Research projects can use the European e-infrastructure of integrated data services and resources (EUDAT) infrastructure to store vital information in a secure environment. The EUDAT it is a collaboration project consisting from multiple nodes that provide services for: upload and retrieval, identification and description, movement, replication and data integrity. Many research groups from Europe share storage infrastructure from data centres called service provides.

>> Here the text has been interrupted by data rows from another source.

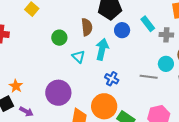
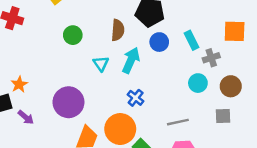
gray cross: (166, 35) -> (211, 58), turned -32
green circle: (59, 38) -> (73, 35), moved
cyan circle: (166, 64) -> (198, 83), moved
gray line: (149, 77) -> (178, 122), moved, turned -30

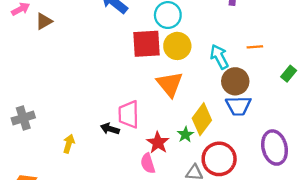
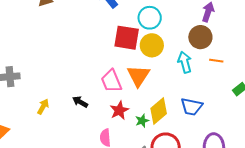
brown circle: (235, 81) -> (200, 37), moved
pink trapezoid: (129, 114) -> (111, 81), moved, turned -35
red star: (158, 143) -> (119, 110), moved

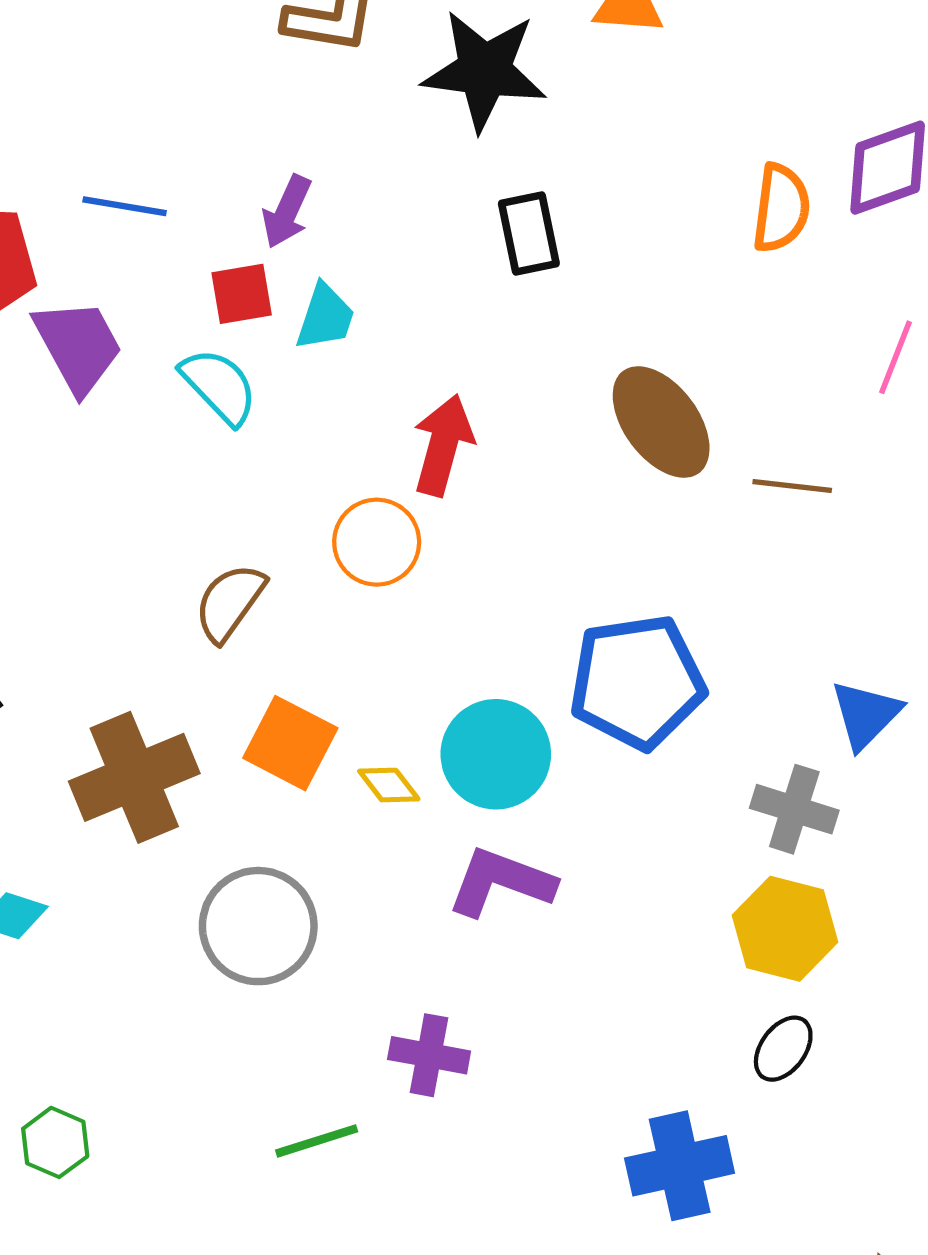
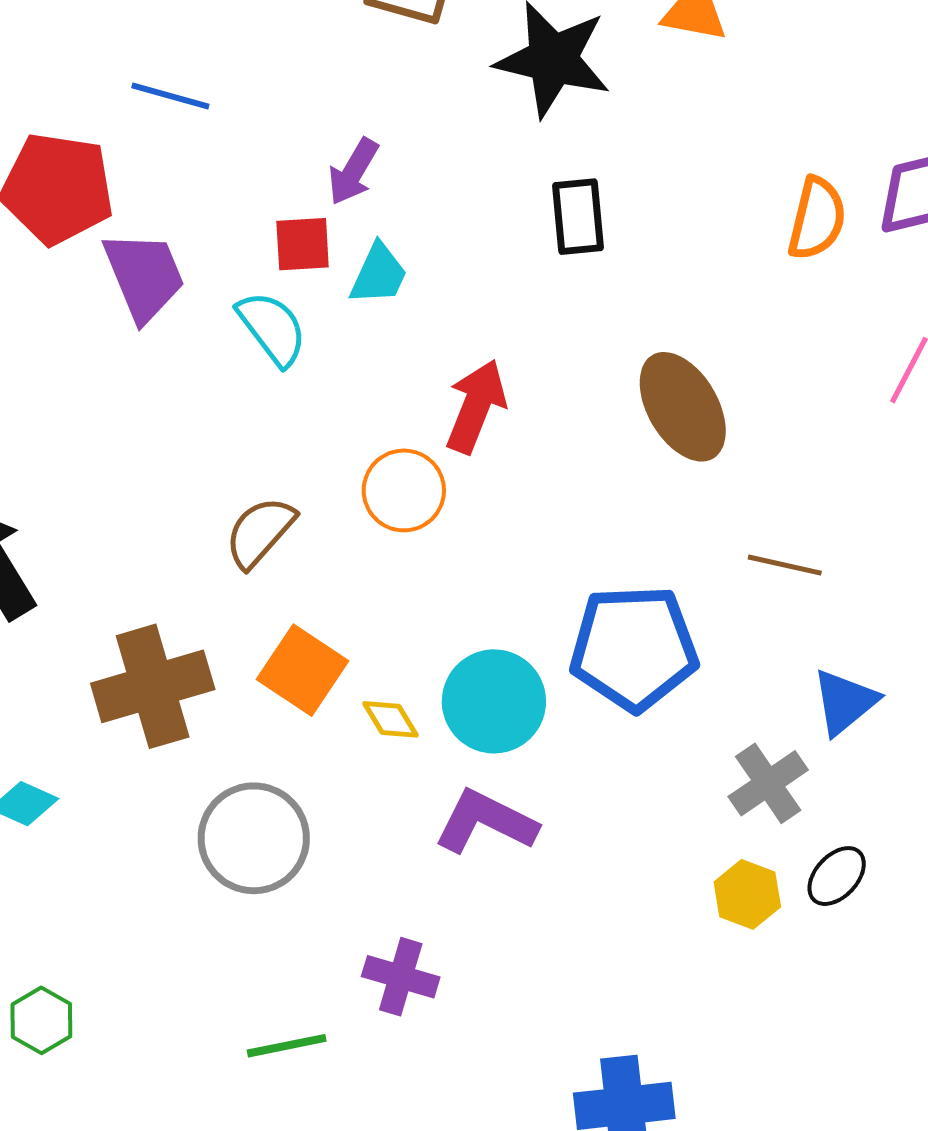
blue line: (125, 206) -> (170, 96), moved
brown line: (792, 486) -> (785, 565), moved
gray cross: (794, 809) -> (768, 783), turned 32
yellow hexagon: (785, 929) -> (747, 894), size x0.7
black ellipse: (783, 1049) -> (837, 876), moved

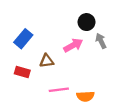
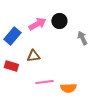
black circle: (87, 22) -> (59, 21), moved
pink arrow: (73, 45) -> (37, 24), moved

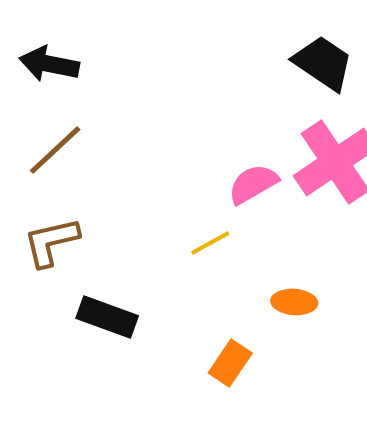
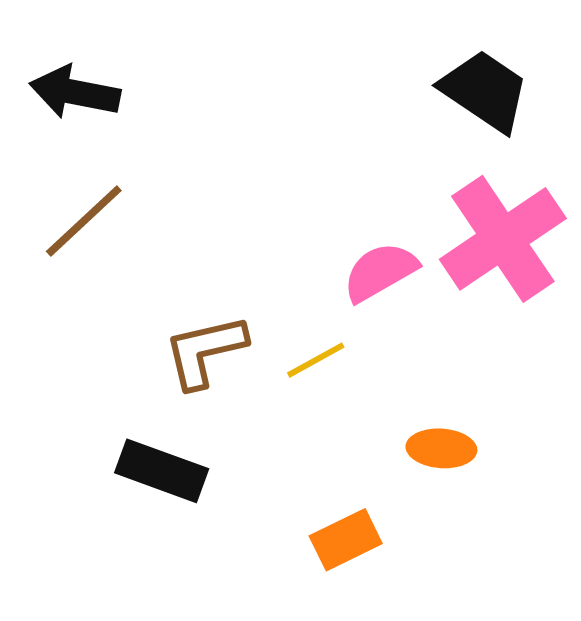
brown L-shape: (51, 242) -> (205, 351), moved
orange rectangle: (230, 363) -> (346, 540), turned 30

This service provides can be only for one research domain (thematic service provider) or for multiple domains (generic service provider). Any researcher or research group can access the resources of EUDAT in conformity with the terms and conditions agreed between EUDAT and the relevant service provider.

The components:

– DANUBIUS-RI storage systems, there are many storages included: the storage for the main repository, the linked storages from DANUBIUS-RI members

  • the storage for the cloud system,
  • the storage for the high-performance cluster and the backup storage for all data and for the software.

– Cloud computing to provide the necessary computing resources to operate all services( the DANUBIUS-RI portal, the metadata registry, the necessary software for data ingestion, further processing and storage and to provide all operations on the data flow)

– High performance computing (HPC) services to be used by the modelling and analysis nodes.